At Kalimba Magic, we give you the tools to succeed on your kalimba journey. The kalimba has great depth and breadth, and you can gain a lot from the resources we have arrayed here for kalimba players at all levels. The “Learn to Play” section is a perfect place to help you start your journey.
Our job is to help you to understand your kalimba, how it is set up, and how to keep it sounding sweet and in tune.
We invented Kalimba Tablature in 2004 – of course we are the experts! Tablature is much easier to read than staff notation is – it is just a map of the kalimba, showing you which tines to play.
In addition to the general “How to Play” pages, we also have specific pages for many different types of kalimba. The above kalimbas are all good as intro level kalimbas, and of course, we have a lot of instructional materials for each of these.
The two rows of tines – one raised and one lower – is a traditional African way of organizing the tines. These instruments are actually much easier to play than the “all in one level” kalimba designs – the distance between adjacent tines is greater, making it more difficult to play the wrong tine. Also, certain combinations of notes become very easy (sliding off a raised tine to a lower tine). Check out these instruments if you are interested in an African flavored ride through Kalimba Land.

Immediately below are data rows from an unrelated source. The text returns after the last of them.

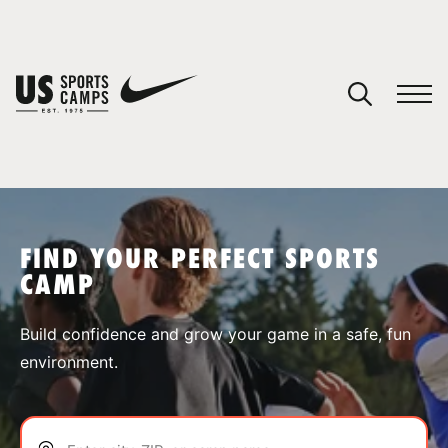
YOUR CART
You have no camps in your cart.
CONTINUE SHOPPING
FIND YOUR PERFECT SPORTS
CAMP
SPORTS
Build confidence and grow your game in a safe, fun
environment.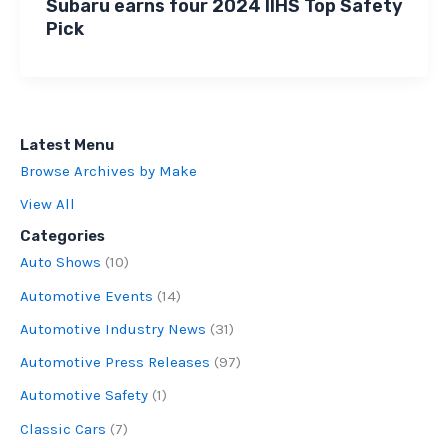
Subaru earns four 2024 IIHS Top Safety
Pick
Latest Menu
Browse Archives by Make
View All
Categories
Auto Shows
(10)
Automotive Events
(14)
Automotive Industry News
(31)
Automotive Press Releases
(97)
Automotive Safety
(1)
Classic Cars
(7)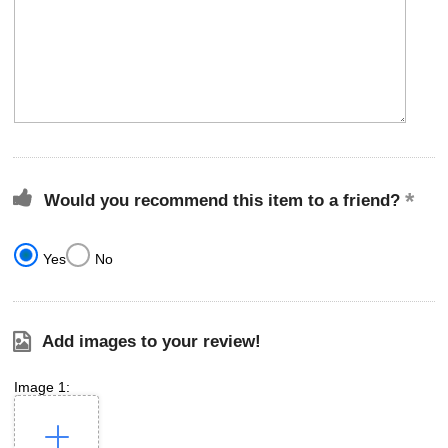
Would you recommend this item to a friend?
Yes
No
Add images to your review!
Image 1:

The Hugh Tracey Treble and Alto Kalimbas were the first non-traditional kalimbas to be sold outside of Africa, starting in 1954. These kalimbas have become the standard by which other kalimbas are judged, and they became the models for numerous copy kalimbas world wide.
There are also many kalimba innovations around the world: the new age music artist SaReGaMa has created several new tunings of the African karimbs. Magadi in China is now making high quality resonant kalimbas. And Hugh Tracey is making several models of Chromatic Kalimbas with the “flats” on the back and the “white notes” on the front.
The pentatonic kalimba is a great place to cut loose and go wild! It is an African scale that has been on kalimbas for centuries, and it is a great place to start. And, what if your kalimba is not here in the “How to Play” pages? We might have something else that will work for you.